## Your instructions
Among the entries, which lines carry the string "меня"? Copy each of them.

## Listed entries
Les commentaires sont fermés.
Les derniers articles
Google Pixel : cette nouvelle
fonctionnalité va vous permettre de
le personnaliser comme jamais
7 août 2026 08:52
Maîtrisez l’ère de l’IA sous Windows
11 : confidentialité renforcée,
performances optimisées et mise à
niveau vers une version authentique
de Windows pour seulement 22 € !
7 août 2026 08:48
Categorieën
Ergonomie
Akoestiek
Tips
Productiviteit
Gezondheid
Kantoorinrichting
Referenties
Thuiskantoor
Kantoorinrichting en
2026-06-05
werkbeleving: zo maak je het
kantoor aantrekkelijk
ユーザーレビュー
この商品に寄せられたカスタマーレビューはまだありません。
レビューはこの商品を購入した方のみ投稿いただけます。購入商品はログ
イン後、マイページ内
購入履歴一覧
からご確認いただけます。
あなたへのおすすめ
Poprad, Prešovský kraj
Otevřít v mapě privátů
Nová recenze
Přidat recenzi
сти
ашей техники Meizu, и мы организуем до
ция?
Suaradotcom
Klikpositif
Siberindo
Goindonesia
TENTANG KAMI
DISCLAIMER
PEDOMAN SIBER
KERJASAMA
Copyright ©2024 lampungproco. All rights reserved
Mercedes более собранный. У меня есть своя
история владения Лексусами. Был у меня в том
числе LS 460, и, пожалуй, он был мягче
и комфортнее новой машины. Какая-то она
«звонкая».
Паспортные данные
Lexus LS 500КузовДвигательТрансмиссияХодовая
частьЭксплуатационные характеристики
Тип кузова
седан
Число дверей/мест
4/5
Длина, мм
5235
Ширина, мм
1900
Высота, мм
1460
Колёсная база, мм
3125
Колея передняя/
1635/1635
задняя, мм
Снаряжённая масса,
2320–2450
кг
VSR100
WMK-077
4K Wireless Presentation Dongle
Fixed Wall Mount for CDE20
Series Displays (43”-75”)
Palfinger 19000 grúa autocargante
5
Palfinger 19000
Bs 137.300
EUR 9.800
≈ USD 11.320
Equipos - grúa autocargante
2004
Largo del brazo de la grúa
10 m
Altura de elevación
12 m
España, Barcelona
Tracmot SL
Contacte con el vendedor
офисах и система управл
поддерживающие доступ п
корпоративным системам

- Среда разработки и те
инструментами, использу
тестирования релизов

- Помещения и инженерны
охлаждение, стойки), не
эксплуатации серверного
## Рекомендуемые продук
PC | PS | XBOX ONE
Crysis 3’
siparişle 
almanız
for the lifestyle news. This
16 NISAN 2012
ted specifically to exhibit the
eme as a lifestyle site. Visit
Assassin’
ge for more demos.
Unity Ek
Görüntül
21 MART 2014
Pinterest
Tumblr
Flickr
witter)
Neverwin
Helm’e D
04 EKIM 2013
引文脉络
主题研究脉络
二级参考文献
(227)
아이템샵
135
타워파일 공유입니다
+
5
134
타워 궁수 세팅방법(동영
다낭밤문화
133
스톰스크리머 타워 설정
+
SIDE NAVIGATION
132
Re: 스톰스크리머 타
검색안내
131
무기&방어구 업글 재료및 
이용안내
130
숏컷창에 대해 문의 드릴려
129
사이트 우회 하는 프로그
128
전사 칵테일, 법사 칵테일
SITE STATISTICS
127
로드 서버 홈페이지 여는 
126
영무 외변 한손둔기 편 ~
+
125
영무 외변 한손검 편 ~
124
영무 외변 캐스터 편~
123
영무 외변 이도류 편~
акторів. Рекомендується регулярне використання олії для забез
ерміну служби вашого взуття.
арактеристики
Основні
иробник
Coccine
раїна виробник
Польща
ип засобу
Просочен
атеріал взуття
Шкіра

--

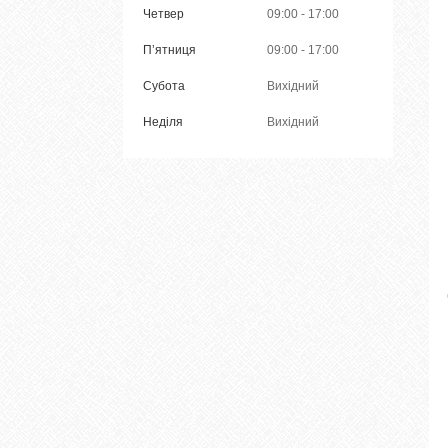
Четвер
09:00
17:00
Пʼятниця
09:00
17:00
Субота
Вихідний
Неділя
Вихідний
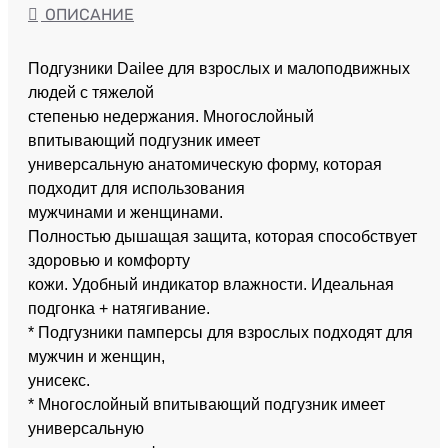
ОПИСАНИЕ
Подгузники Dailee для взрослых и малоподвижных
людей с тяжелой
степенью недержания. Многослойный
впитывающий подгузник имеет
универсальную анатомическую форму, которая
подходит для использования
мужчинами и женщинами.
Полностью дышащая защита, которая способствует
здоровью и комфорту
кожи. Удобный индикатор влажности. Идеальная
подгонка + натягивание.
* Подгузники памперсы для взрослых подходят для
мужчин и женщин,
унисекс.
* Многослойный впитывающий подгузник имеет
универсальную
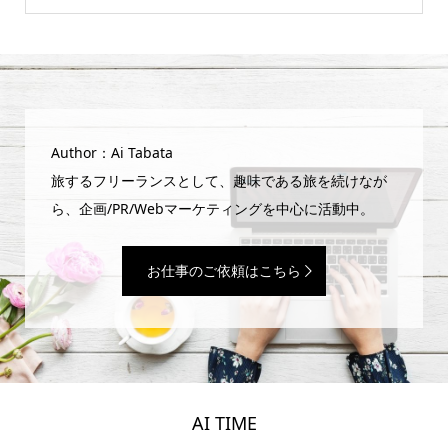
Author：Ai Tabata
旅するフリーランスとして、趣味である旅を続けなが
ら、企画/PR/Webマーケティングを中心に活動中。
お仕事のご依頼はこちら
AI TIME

## Exercise solution
Mercedes более собранный. У меня есть своя
история владения Лексусами. Был у меня в том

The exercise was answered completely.